I am grateful for the generous support of the Aurora Foundation, which will be a remarkable contribution to completing my project of assessing the social and academic impact of an exchange trip to Japan on  my students at Bronx Collaborative High School, a public high school in the Bronx, NY. 
My thesis is that the Japan immersion trip will be a turning point for my students. ​This trip will have ​a special, significant meaning for them, since most of them have never left the United States, or even New York City in their life. My goal for this project is that the students will come to better understand the globalize world and be able to connect to Japanese people despite differences in culture,  to overcome their low-self esteem, and to motivate themselves to seek success. I deeply appreciate the Aurora Foundation for supporting me to lead this life changing trip for my students.  


Currently, I teach Japanese at Bronx Collaborative High School,​ a New York City Public High School in the Bronx, NY. ​After being born and raised on an orange farm in a rural peninsula of Wakayama, Japan, I studied English and Foreign Studies at Kansai Gaidai University, Osaka, and studied at Pennsylvania State University as an exchange student on a scholarship. After beginning my career teaching English in a public middle school in Japan, I emigrated to the United States after marrying, and have lived and taught in many locations such as Hawaii, Kanagawa, and New Jersey before I settled in New York. My teaching career in the United States began at St. Louis School, Hawaii. After teaching in the US for a number of years, I pursued a Masters Degree in Teaching English to Speakers of Other Languages at Fairleigh Dickinson University. As I had the opportunity to live in many locations, I have had the pleasure of teaching students at many different locations and types of schools, such as Aeon English Language School, Kanaya Public Middle School, Bergen Community College, and Fairleigh Dickinson University. I have found my true passion for teaching students at Bronx Collaborative High School.

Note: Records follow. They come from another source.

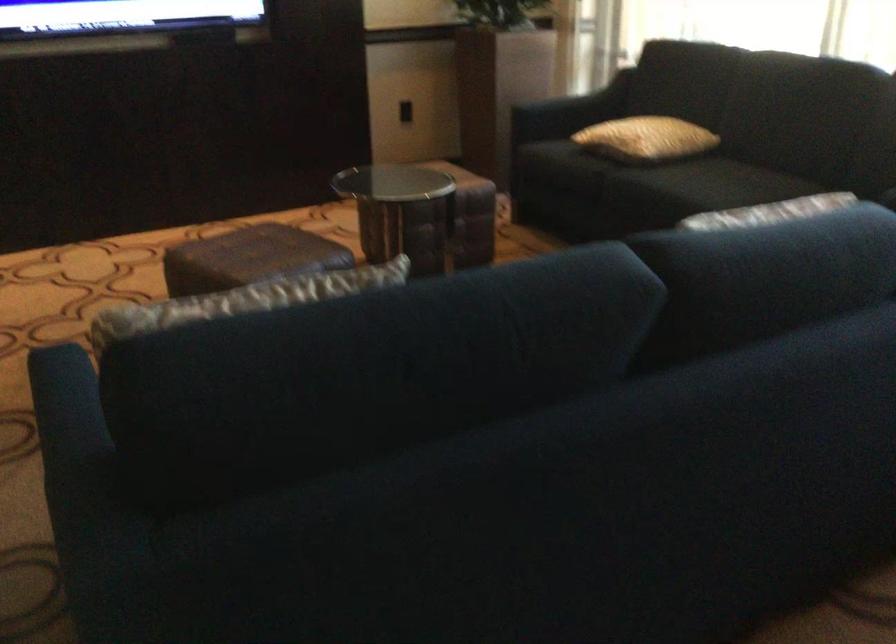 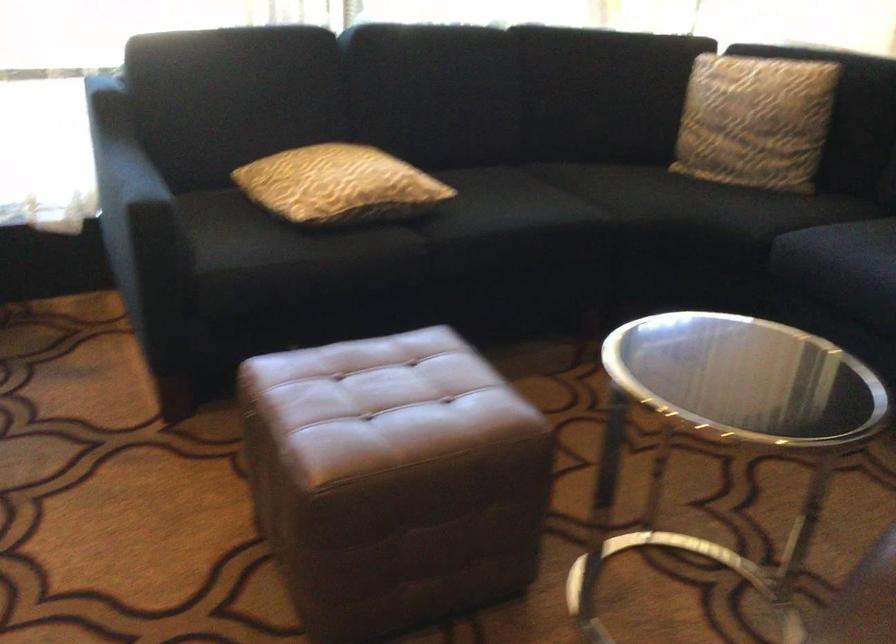 Locate, in the second image, the point that corresponds to the point at 609,127 in the first image.

(339, 185) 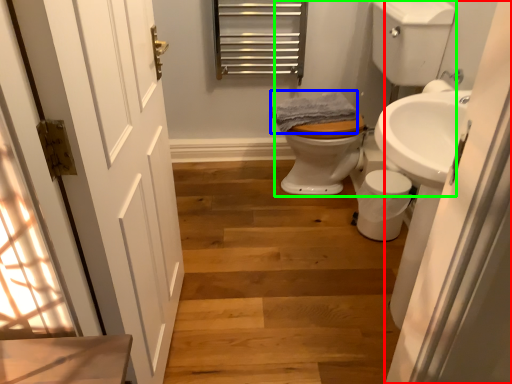 Question: Based on their relative distances, which object is farther from screen door (highlighted by a red box)? Choose from bath towel (highlighted by a blue box) and landing (highlighted by a green box).

Choices:
 (A) bath towel
 (B) landing

Answer: (A) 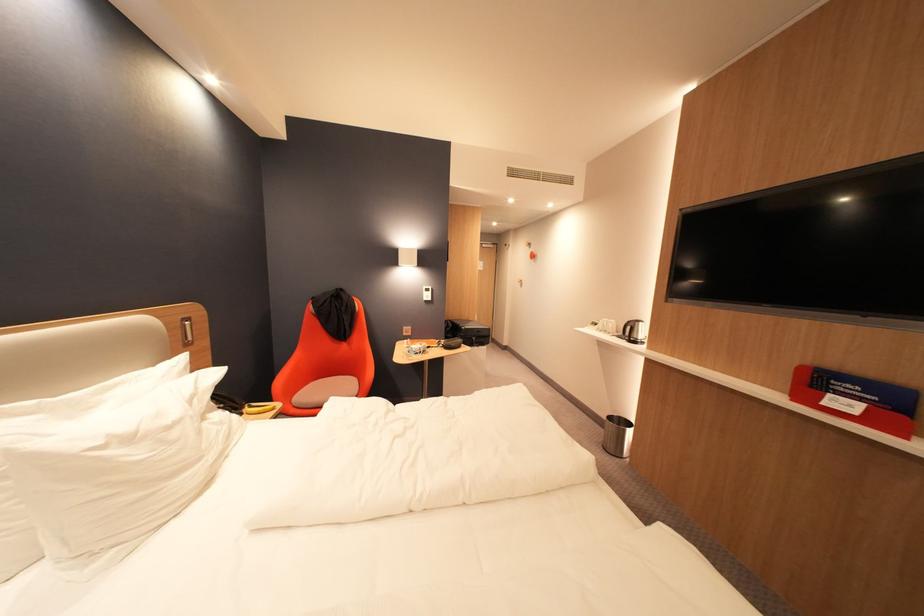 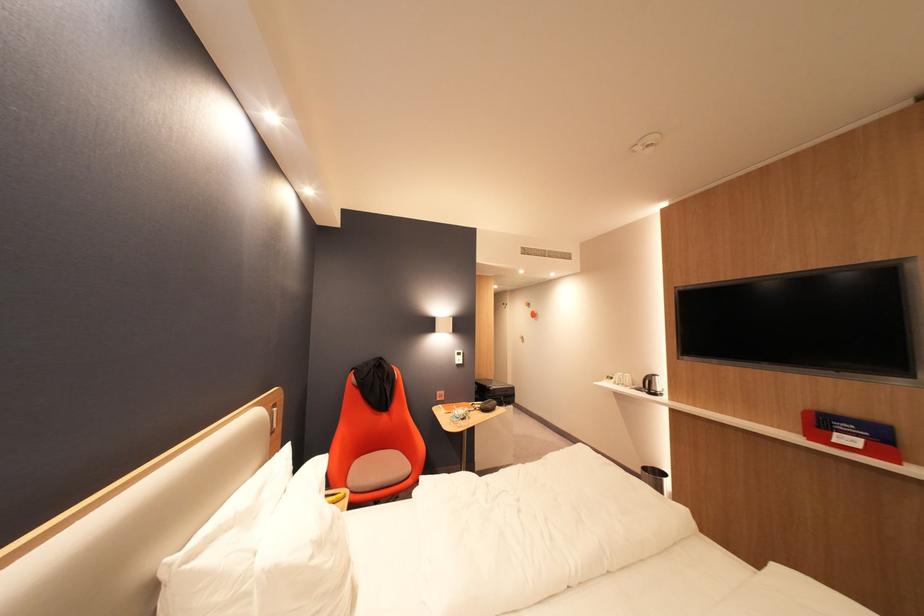 Locate, in the second image, the point that corresponds to point 641,341 in the first image.

(662, 392) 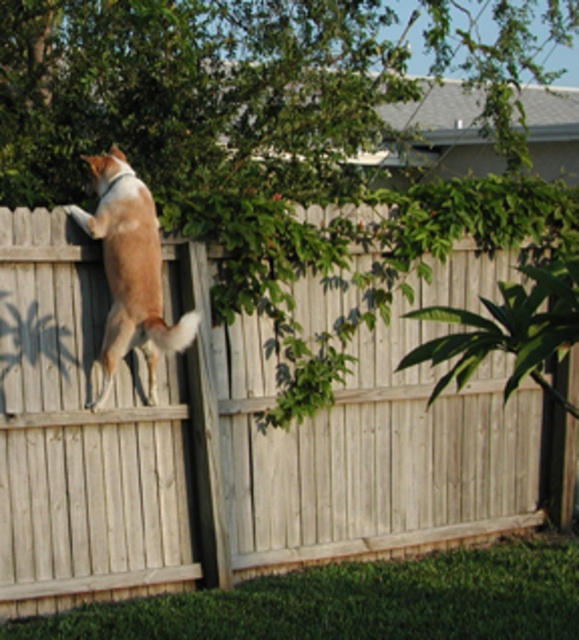 You are standing at the camera position and want to throw a ball to a point that is exactly 6 meters away. Is the point at coordinates point [324,525] within the backyard scene in the image a suitable target for your throw?

The point at coordinates point [324,525] is 5.96 meters away from the camera position, so yes, it is within the desired distance of 6 meters and can be a suitable target for your throw.

You are standing in the backyard and want to throw a ball to the dog. The dog is at point (42, 397). There is an obstacle at point (108, 216). Will the ball hit the obstacle before reaching the dog?

Point (42, 397) is behind point (108, 216), so the ball will hit the obstacle at point (108, 216) before reaching the dog at point (42, 397). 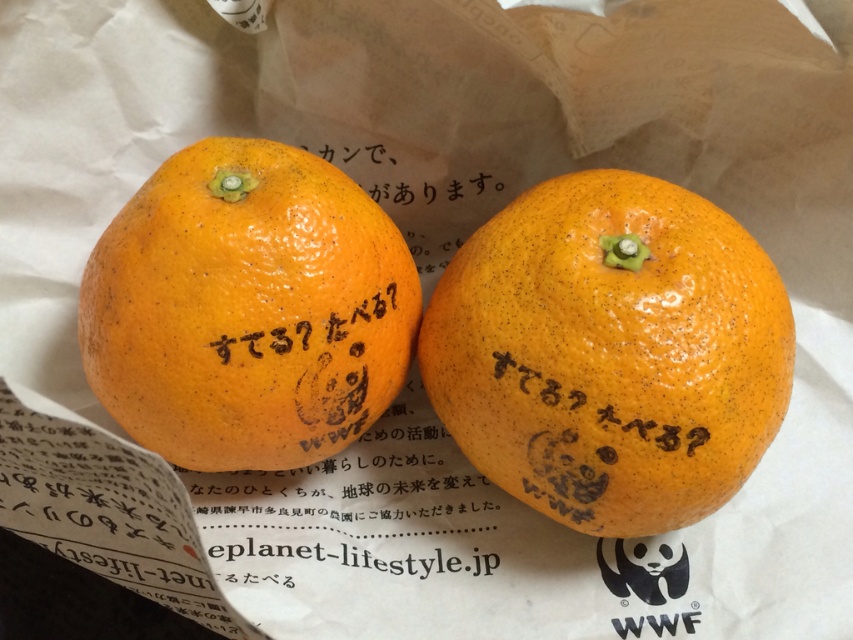 You are organizing a fruit basket and have two oranges in front of you. The orangesmoothorange at center and the orangesmoothorange at left. Which one is larger?

The orangesmoothorange at center is bigger than the orangesmoothorange at left.

You are organizing a fruit display and need to place the orangesmoothorange at center and orangesmoothorange at left in a specific order. According to the image, which orange should be placed to the right of the other?

The orangesmoothorange at center should be placed to the right of the orangesmoothorange at left because the orangesmoothorange at center is positioned on the right side of orangesmoothorange at left. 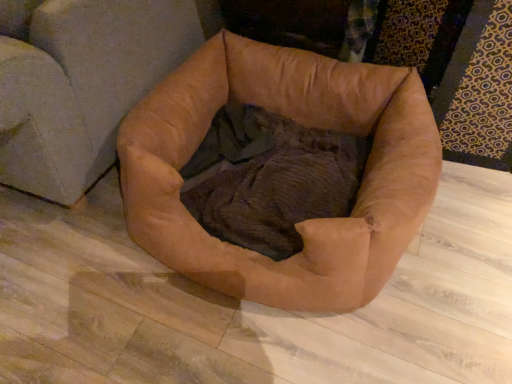 Where is `brown leather swivel chair at lower center`? brown leather swivel chair at lower center is located at coordinates (85, 84).

What do you see at coordinates (85, 84) in the screenshot? The height and width of the screenshot is (384, 512). I see `brown leather swivel chair at lower center` at bounding box center [85, 84].

Locate an element on the screen. brown leather swivel chair at lower center is located at coordinates (85, 84). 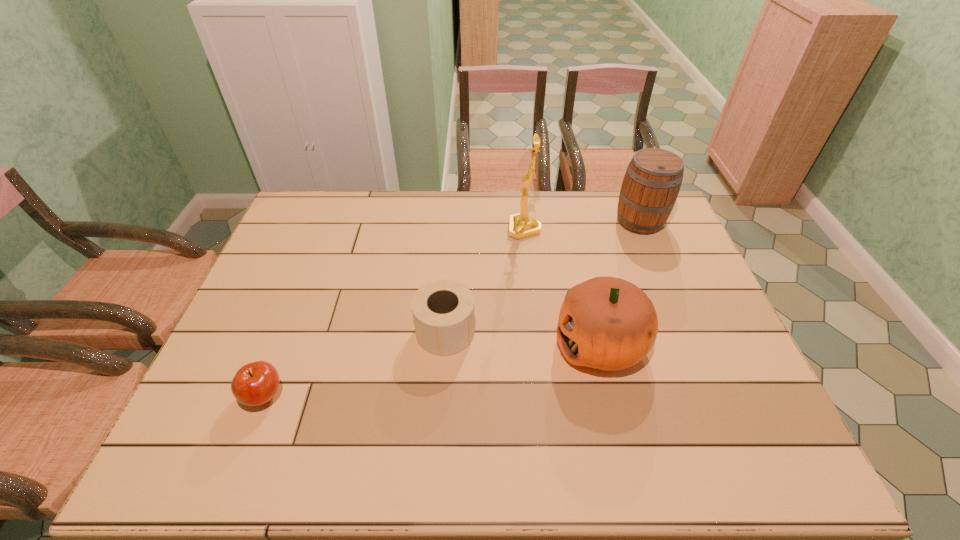 Locate an element on the screen. The width and height of the screenshot is (960, 540). vacant region located on the front-facing side of the tallest object is located at coordinates (433, 229).

Locate an element on the screen. The image size is (960, 540). free space located 0.320m on the left of the cider is located at coordinates (523, 221).

Locate an element on the screen. The image size is (960, 540). vacant position located on the face of the pumpkin is located at coordinates (438, 343).

At what (x,y) coordinates should I click in order to perform the action: click on blank space located on the face of the pumpkin. Please return your answer as a coordinate pair (x, y). The height and width of the screenshot is (540, 960). Looking at the image, I should click on (412, 343).

This screenshot has height=540, width=960. What are the coordinates of `free space located 0.310m on the face of the pumpkin` in the screenshot? It's located at (438, 343).

Where is `vacant area located on the right of the fourth tallest object`? vacant area located on the right of the fourth tallest object is located at coordinates (500, 332).

Where is `free space located 0.150m on the right of the leftmost object`? The image size is (960, 540). free space located 0.150m on the right of the leftmost object is located at coordinates (348, 396).

Identify the location of award at the far edge. The width and height of the screenshot is (960, 540). (521, 225).

Image resolution: width=960 pixels, height=540 pixels. Find the location of `cider at the far edge`. cider at the far edge is located at coordinates (650, 187).

You are a GUI agent. You are given a task and a screenshot of the screen. Output one action in this format:
    pyautogui.click(x=<x>, y=<y>)
    Task: Click on the object situated at the left edge
    
    Given the screenshot: What is the action you would take?
    pyautogui.click(x=254, y=384) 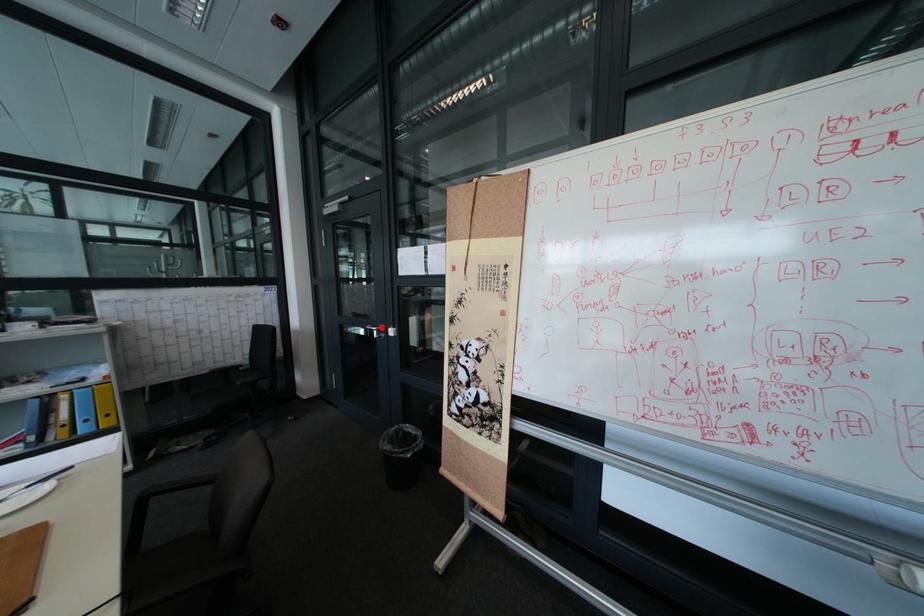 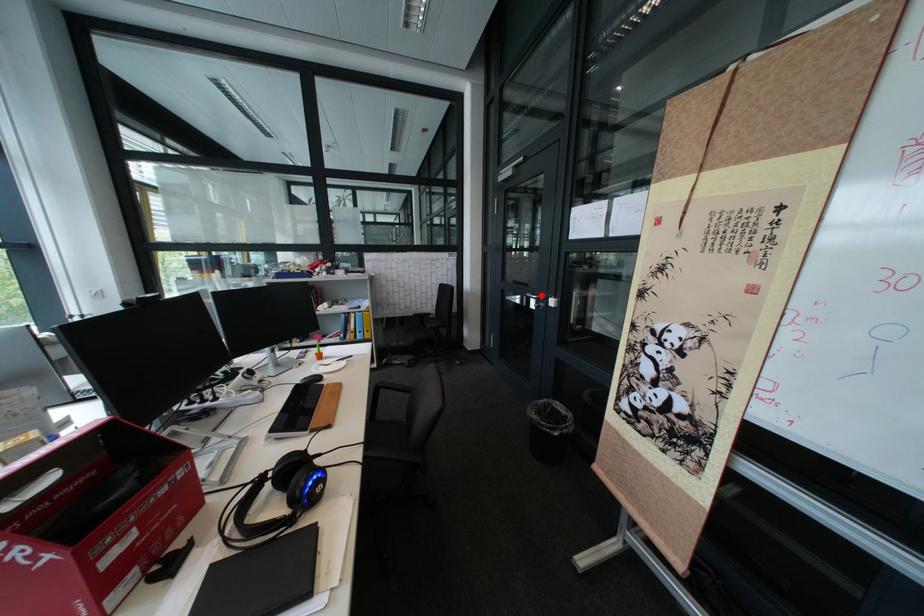 In the scene shown: I am providing you with two images of the same scene from different viewpoints. A red point is marked on the first image and another point is marked on the second image. Are the points marked in image1 and image2 representing the same 3D position?

Yes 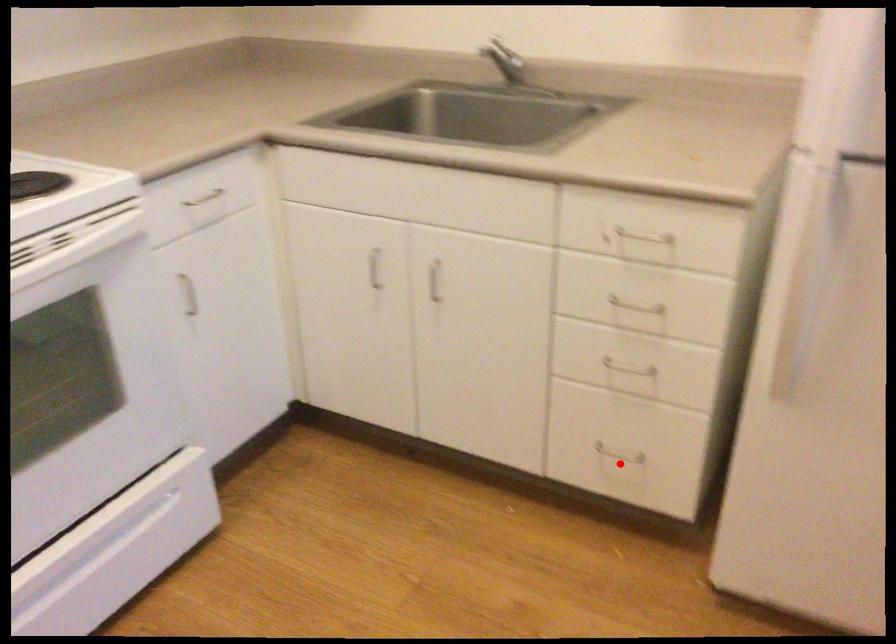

I am thrilled to have the support of the Aurora Foundation to share my findings about this project, in which many of my students will travel outside New York for the first time in their lives to participate in an immersion program in Japan. I will analyze the impact of the project on students’ motivation.  I will also document the planning and implementation of the trip. ​At the conclusion of the project, I aim to publish my findings in outlets aimed at both classroom teachers, such as the Northeast Council of Teachers of Japanese (NECTJ) newsletter. I also hope to disseminate my findings to both language teachers and scholars at a conference such as the annual conference of the American Council on the Teaching of Foreign Languages(ACTFL) 2020,  with recommendations and suggestions for teachers who would like to plan a similar life-changing trip to different countries or Japan. ​ I hope that this research will both inform other Japanese teachers wishing to use experiential education, particularly through travel immersion, as well as language teachers of other target languages who work with underserved populations. 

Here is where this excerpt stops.